▶ **Work instruction**
Copy out exactly the lines from the one containing "When is the" to the end of the records below, both included, and nothing else.

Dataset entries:

·····

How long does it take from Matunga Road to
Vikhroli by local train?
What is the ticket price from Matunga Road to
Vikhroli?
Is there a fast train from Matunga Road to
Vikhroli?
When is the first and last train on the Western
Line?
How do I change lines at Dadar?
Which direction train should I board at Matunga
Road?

·····

▶ **Exercise output**
When is the first and last train on the Western
Line?
How do I change lines at Dadar?
Which direction train should I board at Matunga
Road?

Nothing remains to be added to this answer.